I don't know, I think so.
All I know is that I tend to have very intense relationships. I don't know... its just something about me. I tend to get all up in a person's life.... and not intentionally. I don't know if I can ever have one of those relationships where the two people just feel medium about one another. Every guy I've dated has told me that a relationship with me is very consuming. I don't know why... I don't try to be. I'm just me.

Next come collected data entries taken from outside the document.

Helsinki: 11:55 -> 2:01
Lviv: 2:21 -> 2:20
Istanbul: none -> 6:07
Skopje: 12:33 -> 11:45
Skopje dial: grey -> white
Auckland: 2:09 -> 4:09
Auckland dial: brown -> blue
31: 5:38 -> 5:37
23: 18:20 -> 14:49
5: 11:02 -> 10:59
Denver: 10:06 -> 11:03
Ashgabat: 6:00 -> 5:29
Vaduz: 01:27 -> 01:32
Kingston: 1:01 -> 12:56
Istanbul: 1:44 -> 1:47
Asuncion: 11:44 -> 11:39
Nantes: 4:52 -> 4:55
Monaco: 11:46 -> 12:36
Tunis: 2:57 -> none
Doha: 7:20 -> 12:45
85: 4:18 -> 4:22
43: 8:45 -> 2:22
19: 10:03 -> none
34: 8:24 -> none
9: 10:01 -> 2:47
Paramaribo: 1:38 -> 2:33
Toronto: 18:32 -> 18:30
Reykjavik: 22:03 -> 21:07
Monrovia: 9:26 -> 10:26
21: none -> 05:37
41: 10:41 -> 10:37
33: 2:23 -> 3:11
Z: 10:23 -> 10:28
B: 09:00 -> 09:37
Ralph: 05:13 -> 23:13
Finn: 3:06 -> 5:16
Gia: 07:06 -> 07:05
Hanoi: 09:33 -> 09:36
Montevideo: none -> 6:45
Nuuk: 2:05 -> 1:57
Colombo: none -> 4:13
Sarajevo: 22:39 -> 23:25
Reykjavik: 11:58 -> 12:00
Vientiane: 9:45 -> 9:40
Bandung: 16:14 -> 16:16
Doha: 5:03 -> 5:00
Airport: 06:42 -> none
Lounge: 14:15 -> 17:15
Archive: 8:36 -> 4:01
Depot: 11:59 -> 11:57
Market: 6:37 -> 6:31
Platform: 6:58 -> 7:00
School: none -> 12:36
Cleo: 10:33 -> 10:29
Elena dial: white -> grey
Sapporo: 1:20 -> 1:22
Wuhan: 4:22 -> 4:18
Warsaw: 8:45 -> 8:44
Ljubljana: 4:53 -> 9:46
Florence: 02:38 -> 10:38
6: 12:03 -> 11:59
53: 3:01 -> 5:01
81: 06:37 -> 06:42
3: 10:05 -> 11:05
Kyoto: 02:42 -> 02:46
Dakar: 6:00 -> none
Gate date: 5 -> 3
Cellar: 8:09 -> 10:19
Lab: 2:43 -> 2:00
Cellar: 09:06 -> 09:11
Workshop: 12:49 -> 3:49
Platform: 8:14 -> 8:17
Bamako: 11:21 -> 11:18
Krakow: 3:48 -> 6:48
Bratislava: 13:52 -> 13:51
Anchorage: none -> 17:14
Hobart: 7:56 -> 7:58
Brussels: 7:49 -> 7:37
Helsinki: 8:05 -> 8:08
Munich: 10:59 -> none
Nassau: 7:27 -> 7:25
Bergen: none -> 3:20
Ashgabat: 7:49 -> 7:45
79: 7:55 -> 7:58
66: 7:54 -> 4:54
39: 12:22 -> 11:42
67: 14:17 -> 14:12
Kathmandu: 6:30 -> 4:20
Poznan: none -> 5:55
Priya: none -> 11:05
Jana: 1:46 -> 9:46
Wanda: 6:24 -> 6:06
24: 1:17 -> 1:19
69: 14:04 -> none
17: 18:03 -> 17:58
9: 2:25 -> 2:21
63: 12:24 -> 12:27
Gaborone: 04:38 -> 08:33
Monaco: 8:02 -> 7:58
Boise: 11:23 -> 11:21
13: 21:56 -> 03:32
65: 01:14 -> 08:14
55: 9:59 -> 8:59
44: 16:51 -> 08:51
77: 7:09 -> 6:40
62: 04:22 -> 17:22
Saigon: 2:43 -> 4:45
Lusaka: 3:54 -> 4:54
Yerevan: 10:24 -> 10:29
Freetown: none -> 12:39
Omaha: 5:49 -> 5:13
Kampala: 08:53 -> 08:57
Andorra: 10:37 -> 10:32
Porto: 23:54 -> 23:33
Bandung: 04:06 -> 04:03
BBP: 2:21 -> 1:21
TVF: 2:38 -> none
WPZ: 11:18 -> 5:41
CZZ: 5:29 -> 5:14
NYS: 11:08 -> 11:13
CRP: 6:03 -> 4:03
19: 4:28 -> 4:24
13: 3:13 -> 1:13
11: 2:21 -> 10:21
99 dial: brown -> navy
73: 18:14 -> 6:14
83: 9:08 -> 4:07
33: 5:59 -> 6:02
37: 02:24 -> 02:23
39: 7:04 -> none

After awhile, I noticed that I would seek out guys who I didn't feel too much of a connection with, or who seemed emotionally unavailable, because I really wanted to just have one of those 6 month relationships where we can hang for a little bit, give each other the deuce and split. It was a real goal of mine at one point. Its never like that for me though. People always fall in love.... and I've "made" every single one of my boyfriends cry at one point. And these are all very stoic, emotionless men. They're the only kind I can date. I don't do well with sensitive/emotional men... they will literally just fall off the face of the earth when things are through. I always thought they were dissing me, I only recently learned that they did that because of hurt feelings.
erplexed
I've never had sex, so its definitely not the sex. Its weird, because I've had several long term relationships (1+ year) despite my no sexing rule, as I'm saving it for marriage. Some of them were holding on to the hope of me giving it up to the end, others didn't really care. I'm not really a rules girl either. I have my own rules that work for me.
I've had some interesting words thrown at me... mysterious, intriguing, etc. Which is funny to me, because I'm pretty goofy lol. Part of it may be my father, he is very old school and stern. All my bfs had to do the "sneak and meet me here", "whisper on the phone" thing at some point, and honestly they ate that ish up. I think it was the whole forbidden fruit idea. I also think it was the lack of the sex. I still have past boos hitting me up, about it... some of whom are in new relationships.
Also, I'm a Scorpio, and supposedly that's one the traits of our signs. That we "lure" people in. I don't know how I feel about it. After all that drama, I have yet to found The One, so what does all that really mean you know?